| Task brief |
Lines holding the string "private" are the ones to copy from this listing.
-- The records follows --
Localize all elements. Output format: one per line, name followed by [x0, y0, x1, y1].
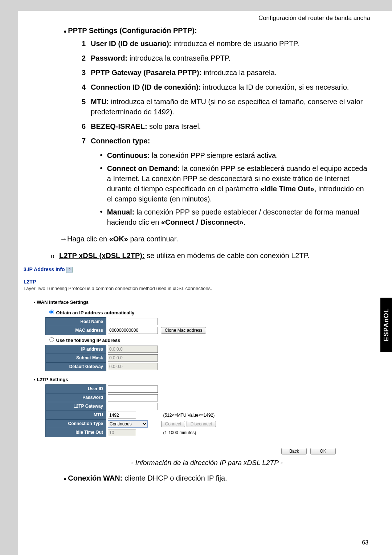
item-4-label: Connection ID (ID de conexión):	[91, 83, 201, 91]
sub-continuous-text: la conexión PPP siempre estará activa.	[150, 151, 278, 159]
radio-manual-ip[interactable]	[49, 337, 54, 342]
num-6: 6	[82, 121, 91, 131]
back-button[interactable]: Back	[281, 448, 307, 454]
radio-auto-ip[interactable]	[49, 310, 54, 314]
mtu-hint: (512<=MTU Value<=1492)	[163, 413, 215, 418]
sub-manual-bold: «Connect / Disconnect»	[161, 218, 244, 226]
arrow-ok: «OK»	[109, 235, 128, 243]
password-label: Password	[46, 393, 106, 402]
subnet-input	[108, 354, 158, 362]
item-2-label: Password:	[91, 54, 127, 62]
page-number: 63	[362, 539, 368, 546]
item-3-label: PPTP Gateway (Pasarela PPTP):	[91, 69, 201, 77]
item-3-text: introduzca la pasarela.	[201, 69, 277, 77]
connect-button[interactable]: Connect	[161, 421, 185, 427]
idle-label: Idle Time Out	[46, 428, 106, 437]
l2tp-heading-text: se utiliza en módems de cable con conexi…	[145, 252, 310, 260]
sub-demand-bold: «Idle Time Out»	[260, 185, 314, 193]
clone-mac-button[interactable]: Clone Mac address	[161, 327, 206, 334]
l2tp-gw-input[interactable]	[108, 403, 158, 410]
o-marker: o	[51, 253, 54, 260]
conntype-label: Connection Type	[46, 420, 106, 428]
subnet-label: Subnet Mask	[46, 354, 106, 362]
mac-label: MAC address	[46, 326, 106, 335]
idle-hint: (1-1000 minutes)	[163, 430, 196, 435]
arrow-pre: →Haga clic en	[60, 235, 109, 243]
item-5-text: introduzca el tamaño de MTU (si no se es…	[91, 98, 363, 116]
wan-conn-text: cliente DHCP o dirección IP fija.	[122, 474, 227, 482]
item-1-text: introduzca el nombre de usuario PPTP.	[171, 40, 299, 48]
item-6-text: solo para Israel.	[147, 122, 201, 130]
idle-input	[108, 429, 136, 436]
item-1-label: User ID (ID de usuario):	[91, 40, 171, 48]
ip-input	[108, 346, 158, 353]
l2tp-heading: L2TP xDSL (xDSL L2TP):	[59, 252, 145, 260]
num-2: 2	[82, 53, 91, 63]
ip-label: IP address	[46, 345, 106, 354]
radio-auto-label: Obtain an IP address automatically	[56, 310, 135, 315]
ok-button[interactable]: OK	[310, 448, 336, 454]
mtu-label: MTU	[46, 411, 106, 420]
userid-label: User ID	[46, 385, 106, 393]
sub-manual-label: Manual:	[107, 208, 135, 216]
sub-demand-label: Connect on Demand:	[107, 164, 180, 172]
conntype-select[interactable]: Continuous	[108, 420, 148, 428]
l2tp-settings-header: L2TP Settings	[34, 376, 339, 383]
num-3: 3	[82, 68, 91, 78]
host-name-input[interactable]	[108, 318, 158, 325]
num-5: 5	[82, 97, 91, 117]
radio-manual-label: Use the following IP address	[56, 338, 121, 343]
mac-input[interactable]	[108, 327, 158, 334]
wan-conn-label: Conexión WAN:	[68, 474, 122, 482]
item-7-label: Connection type:	[91, 137, 150, 145]
disconnect-button[interactable]: Disconnect	[187, 421, 216, 427]
language-tab: ESPAñOL	[380, 298, 392, 352]
arrow-post: para continuar.	[128, 235, 178, 243]
gateway-label: Default Gateway	[46, 362, 106, 371]
sub-manual-text2: .	[244, 218, 246, 226]
l2tp-label: L2TP	[24, 278, 339, 286]
router-ui-panel: 3.IP Address Info ? L2TP Layer Two Tunne…	[24, 266, 339, 454]
help-icon[interactable]: ?	[66, 267, 73, 273]
host-name-label: Host Name	[46, 317, 106, 326]
userid-input[interactable]	[108, 385, 158, 393]
ip-info-title: 3.IP Address Info	[24, 266, 65, 272]
page-header: Configuración del router de banda ancha	[22, 15, 370, 22]
figure-caption: - Información de la dirección IP para xD…	[44, 458, 370, 468]
num-7: 7	[82, 136, 91, 146]
num-4: 4	[82, 82, 91, 92]
wan-settings-header: WAN Interface Settings	[34, 299, 339, 306]
gateway-input	[108, 363, 158, 370]
item-4-text: introduzca la ID de conexión, si es nece…	[201, 83, 349, 91]
item-2-text: introduzca la contraseña PPTP.	[127, 54, 230, 62]
item-6-label: BEZEQ-ISRAEL:	[91, 122, 147, 130]
mtu-input[interactable]	[108, 412, 136, 419]
l2tp-gw-label: L2TP Gateway	[46, 402, 106, 411]
num-1: 1	[82, 38, 91, 49]
sub-continuous-label: Continuous:	[107, 151, 150, 159]
item-5-label: MTU:	[91, 98, 109, 106]
password-input[interactable]	[108, 394, 158, 401]
l2tp-desc: Layer Two Tunneling Protocol is a common…	[24, 285, 339, 292]
pptp-title: PPTP Settings (Configuración PPTP):	[68, 26, 197, 34]
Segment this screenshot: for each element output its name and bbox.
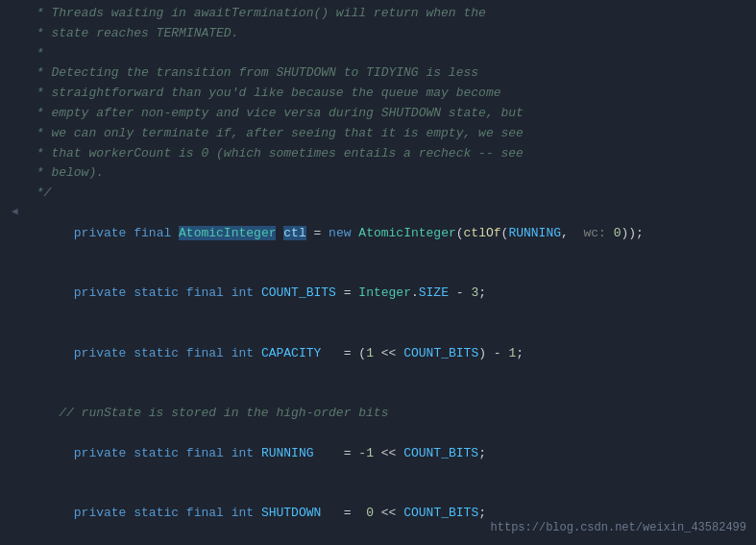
code-line: * state reaches TERMINATED.: [0, 24, 756, 44]
fold-icon: ◀: [12, 204, 18, 221]
code-line-comment-runstate: // runState is stored in the high-order …: [0, 404, 756, 424]
code-line: * empty after non-empty and vice versa d…: [0, 104, 756, 124]
code-line: * straightforward than you'd like becaus…: [0, 84, 756, 104]
code-line-ctl: ◀ private final AtomicInteger ctl = new …: [0, 204, 756, 263]
code-line: * Threads waiting in awaitTermination() …: [0, 4, 756, 24]
code-line-count-bits: private static final int COUNT_BITS = In…: [0, 263, 756, 323]
code-line: */: [0, 184, 756, 204]
code-line-blank: [0, 384, 756, 404]
code-line-running: private static final int RUNNING = -1 <<…: [0, 424, 756, 483]
watermark: https://blog.csdn.net/weixin_43582499: [491, 519, 746, 537]
code-container: * Threads waiting in awaitTermination() …: [0, 0, 756, 545]
code-line: * below).: [0, 163, 756, 184]
code-line-capacity: private static final int CAPACITY = (1 <…: [0, 324, 756, 384]
code-line: * Detecting the transition from SHUTDOWN…: [0, 63, 756, 84]
code-line: * we can only terminate if, after seeing…: [0, 124, 756, 144]
code-line: * that workerCount is 0 (which sometimes…: [0, 144, 756, 164]
code-line: *: [0, 44, 756, 64]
-- The records concluded --
| Expected output |
code-line-ctl: ◀ private final AtomicInteger ctl = new …: [0, 204, 756, 263]
code-line-count-bits: private static final int COUNT_BITS = In…: [0, 263, 756, 323]
code-line-running: private static final int RUNNING = -1 <<…: [0, 424, 756, 483]
code-line-capacity: private static final int CAPACITY = (1 <…: [0, 324, 756, 384]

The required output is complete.